On the other hand if you called the udf this way -
>> grunt> C = FOREACH A GENERATE UDF.SumAll((long)a1,(chararray)a2);
in exec(Tuple input), input.get(0) will return long, input.get(1) will
return chararray.
I hope this answers you question.
Thanks,
Thejas
On 11/5/09 9:15 PM, "Kelvin Moss" <km...@yahoo.com> wrote:
>
> Thanks for the reply. I understand that Tuple can have more than one field.
> That is why I was expecting Tuple.getAll to return me all the fields in the
> Tuple. But as it turns out it returns a Tuple. That made me think that may be
> Tuple.getAll returns all the Tuples in the Tuple, but a Tuple like this is not
> valid, right?
>
> ((1,2,3),(4,5,6))
>
> It should be enlosed in a bag like {(1,2,3),(4,5,6)}. Or, may be I am
> confusing things?
>
> Thanks!
>
> --- On Thu, 11/5/09, Jeff Zhang <zj...@gmail.com> wrote:
>
>
> From: Jeff Zhang <zj...@gmail.com>
> Subject: Re: Accessing fields in Tuple
> To: pig-user@hadoop.apache.org
> Date: Thursday, November 5, 2009, 7:44 PM
>
>
> The input is the arguments you provide to your UDF. It is tuple type. Tuple
> can have more than more than one element. That means your UDF can have more
> than one argument. Here you provide one argument which is tuple type to
> your UDF.
> So that means the first element of input is a tuple.
>
>
> Jeff Zhang
>
>
> On Thu, Nov 5, 2009 at 2:23 AM, Kelvin Moss <km...@yahoo.com> wrote:
>
>> Hi all,
>>
>> I have the follwoing data file
>>
>> (1L,2L,3L)
>> (4L,2L,1L)
>> (8L,3L,4L)
>>
>> I am trying to write a UDF (like sum) that would add the fields in Tuple.
>> This works --
>>
>> public class SumAll extends EvalFunc<Long> {
>> public Long exec(Tuple input) {
>> try {
>> return sum(input);
>> } catch (NumberFormatException e) {
>> // TODO Auto-generated catch block
>> e.printStackTrace();
>> } catch (ExecException e) {
>> // TODO Auto-generated catch block
>> e.printStackTrace();
>> }
>> return 0L;
>> }
>>
>> static protected Long sum(Tuple input) throws ExecException,
>> NumberFormatException {
>> long sum = 0;
>>
>> List<Object> values = input.getAll();
>> for (Iterator<Object> it = values.iterator(); it.hasNext();) {
>> Tuple t = (Tuple)it.next();
>> sum += (Long)t.get(0);
>> sum += (Long)t.get(1);
>> sum += (Long)t.get(2);
>> }
>> return sum;
>> }
>>
>> }
>>
>> grunt> A = LOAD 'data2' as aa:bytearray;
>> grunt> C = FOREACH A GENERATE UDF.SumAll((tuple(long,long,long))aa);
>> grunt> dump C;
>> 2009-11-05 10:07:09,266 [main] INFO
>> org.apache.pig.backend.local.executionengine.LocalPigLauncher - Successfully
>> stored result in: "file:/tmp/temp1206478472/tmp-577036369"

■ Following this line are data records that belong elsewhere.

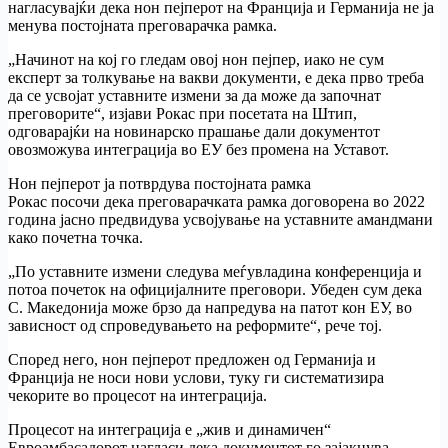
нагласувајќи дека нон пејперот на Франција и Германија не ја
менува постојната преговарачка рамка.
„Начинот на кој го гледам овој нон пејпер, иако не сум
експерт за толкување на вакви документи, е дека прво треба
да се усвојат уставните измени за да може да започнат
преговорите“, изјави Рокас при посетата на Штип,
одговарајќи на новинарско прашање дали документот
овозможува интеграција во ЕУ без промена на Уставот.
Нон пејперот ја потврдува постојната рамка
Рокас посочи дека преговарачката рамка договорена во 2022
година јасно предвидува усвојување на уставните амандмани
како почетна точка.
„По уставните измени следува меѓувладина конференција и
потоа почеток на официјалните преговори. Убеден сум дека
С. Македонија може брзо да напредува на патот кон ЕУ, во
зависност од спроведувањето на реформите“, рече тој.
Според него, нон пејперот предложен од Германија и
Франција не носи нови услови, туку ги систематизира
чекорите во процесот на интеграција.
Процесот на интеграција е „жив и динамичен“
Евроамбасадорот нагласи дека документот го зајакнува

>> 2009-11-05 10:07:09,267 [main] INFO
>> org.apache.pig.backend.local.executionengine.LocalPigLauncher - Records
>> written : 3
>> 2009-11-05 10:07:09,267 [main] INFO
>> org.apache.pig.backend.local.executionengine.LocalPigLauncher - Bytes
>> written : 0
>> 2009-11-05 10:07:09,267 [main] INFO
>> org.apache.pig.backend.local.executionengine.LocalPigLauncher - 100%
>> complete!
>> 2009-11-05 10:07:09,267 [main] INFO
>> org.apache.pig.backend.local.executionengine.LocalPigLauncher - Success!!
>> (6L)
>> (7L)
>> (15L)
>> grunt>
>>
>> Initially I thought that such a loop would work
>>
>> static protected Long sum(Tuple input) throws ExecException,
>> NumberFormatException {
>> long sum = 0;
>>
>> List<Object> values = input.getAll(); // Would give all fields in Tuple??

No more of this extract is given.